In Ernährungsberatungen oder auch in der öffentlichen Diskussion wird immer davon gesprochen, dass das Essverhalten geändert werden muss. Was ist eigentlich Essverhalten?

Essverhalten ist zu 80 Prozent unbewusst und emotional, zu 20 Prozent bewusst. Wir essen, was wir schon immer essen, und achten auf das Gewohnte. Die Gehirnforschung sagt, dass wir ganz konservative und traditionelle Esser sind. Ein Stück weit wollen wir mit dem Essen auch konkurrieren und dem anderen überlegen sein. Vegetarier wollen dem Fleischesser überlegen sein, die Veganer den Vegetariern. Ein noch kleinerer Teil des Essverhaltens ist, dass wir explorativ essen und was Neues ausprobieren.

Aber unsere Ess- und Ernährungsgewohnheiten haben sich in den vergangenen Jahren doch sehr verändert – Termindichte, Arbeitszeitverdichtung, Essen und Trinken „to go“ und „Take-Away“ prägen die moderne Esskultur.

Ja, das stimmt. Gleichzeitig steigt der Anteil der qualitätsbewussten Esser. Ein größerer Bevölkerungsanteil isst bewusster als früher. Essen ist eine Identitätsplattform geworden. Wir kreieren über das Essen einen bestimmten Lebensstil. Die Menschen achten mehr darauf, was sie essen und welche Qualität es hat. Vor ein paar Jahren waren das fünf Prozent der Bevölkerung, inzwischen sind es 20 Prozent.

Was bestimmt unser Essverhalten, welche Faktoren und Einflüsse spielen dabei eine Rolle?

Zum einen durch das, was uns in der Kindheit vorgelebt wurde. Zunächst wird gegessen, was die Eltern essen. Wenn es gut geht, entwickeln wir später einen eigenen Ernährungsstil. Aber, wie gesagt, die stärksten Triebkräfte sind Tradition und das unbewusste Essen. Wenn ich vor einem Regal im Supermarkt mit 150 Joghurts stehe, wähle ich maximal zwischen zweien aus. Nicht zwischen 20 oder zehn. Es gibt A und B – und zwischen A und B entscheiden wir uns. Alles andere ist viel zu kompliziert.

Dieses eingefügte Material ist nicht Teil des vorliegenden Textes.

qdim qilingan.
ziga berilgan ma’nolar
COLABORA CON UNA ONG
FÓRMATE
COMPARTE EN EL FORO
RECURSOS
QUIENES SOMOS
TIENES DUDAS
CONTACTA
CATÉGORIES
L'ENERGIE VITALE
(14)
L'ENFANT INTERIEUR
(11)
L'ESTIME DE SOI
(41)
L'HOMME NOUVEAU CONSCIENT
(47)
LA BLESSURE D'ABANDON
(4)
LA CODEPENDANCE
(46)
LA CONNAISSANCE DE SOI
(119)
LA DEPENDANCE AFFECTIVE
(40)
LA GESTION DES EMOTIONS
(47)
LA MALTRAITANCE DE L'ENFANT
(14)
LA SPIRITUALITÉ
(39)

Sie sagen, dass es gutes oder schlechtes Essverhalten per se nicht gibt. Dennoch wollen Menschen ihr Essverhalten ändern, sei es, um gesünder zu werden, abzunehmen, leistungsstärker zu sein – aus verschiedenen Gründen. Ist es Ihrer Meinung nach denn überhaupt notwendig, das Essverhalten zu ändern, wenn es kein schlechtes gibt?

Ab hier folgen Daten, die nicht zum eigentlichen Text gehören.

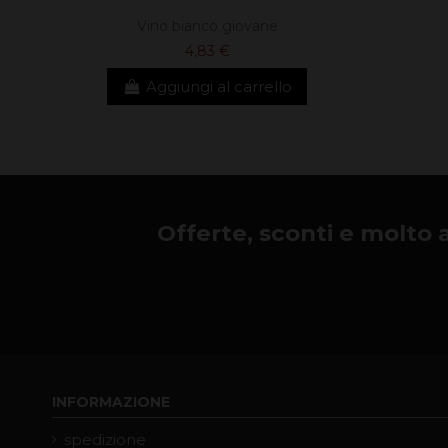
Vino bianco giovane
4,83 €
Aggiungi al carrello
Offerte, sconti e molto alt
INFORMAZIONE
spedizione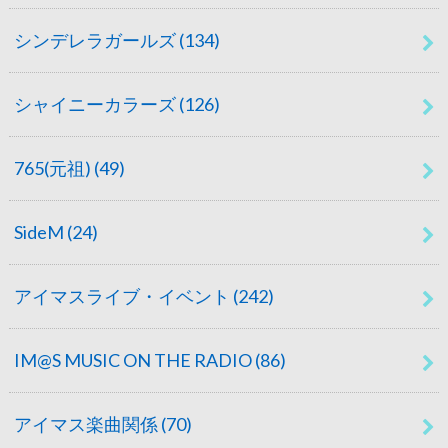
シンデレラガールズ
(134)
シャイニーカラーズ
(126)
765(元祖)
(49)
SideM
(24)
アイマスライブ・イベント
(242)
IM@S MUSIC ON THE RADIO
(86)
アイマス楽曲関係
(70)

Ich finde es super, wenn es partizipativ ist, das heißt, wenn in der Ernährungsberatung gefragt wird: Was willst du machen und wie kann ich dich dabei begleiten? Also nicht von oben herab Ernährungsempfehlungen geben und die Ernährungspyramide herunterbeten. Nicht sagen: Du musst! Wir betrachten das Essen als etwas Privates, bei dem normative Erwartungen nicht funktionieren. Die lösen vielmehr genau das Gegenteil und Widerstand aus. Daher betrachte ich die Ernährungsberatung als einen begleitenden Prozess, in dem individuelle Lösungen gefunden werden – und das eher vom zu Beratenden selbst als vom Berater.

Ist es deshalb so schwierig, das Essverhalten zu ändern, weil es häufig vorgeschrieben wird?

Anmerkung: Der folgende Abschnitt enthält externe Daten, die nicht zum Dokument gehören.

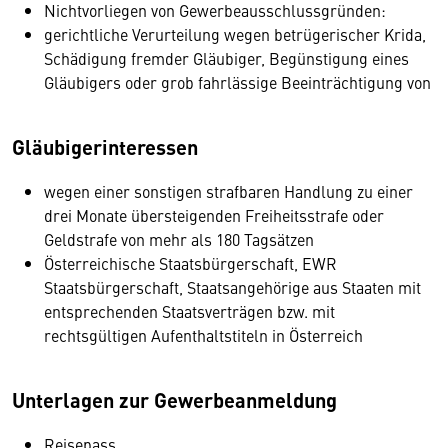
Nichtvorliegen von Gewerbeausschlussgründen:
gerichtliche Verurteilung wegen betrügerischer Krida,
Schädigung fremder Gläubiger, Begünstigung eines
Gläubigers oder grob fahrlässige Beeinträchtigung von
Gläubigerinteressen
wegen einer sonstigen strafbaren Handlung zu einer
drei Monate übersteigenden Freiheitsstrafe oder
Geldstrafe von mehr als 180 Tagsätzen
Österreichische Staatsbürgerschaft, EWR
Staatsbürgerschaft, Staatsangehörige aus Staaten mit
entsprechenden Staatsverträgen bzw. mit
rechtsgültigen Aufenthaltstiteln in Österreich
Unterlagen zur Gewerbeanmeldung
Reisepass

Ganz genau. Das Vorschreiben prallt ab. Niemand will sich da hineinregieren lassen. Ein gutes Beispiel ist der Bundestagswahlkampf 2013: Der Veggie-Day hat den Grünen fünf Prozent gekostet. Die Mehrheit der Menschen will, dass das Essen nicht vorgeschrieben oder gar staatlich regiert wird.

Was ist der Grund, dass Menschen nach einer Umstellung ihrer Ernährung und Änderung ihrer Essgewohnheiten doch wieder in alte Verhaltensmuster zurückfallen?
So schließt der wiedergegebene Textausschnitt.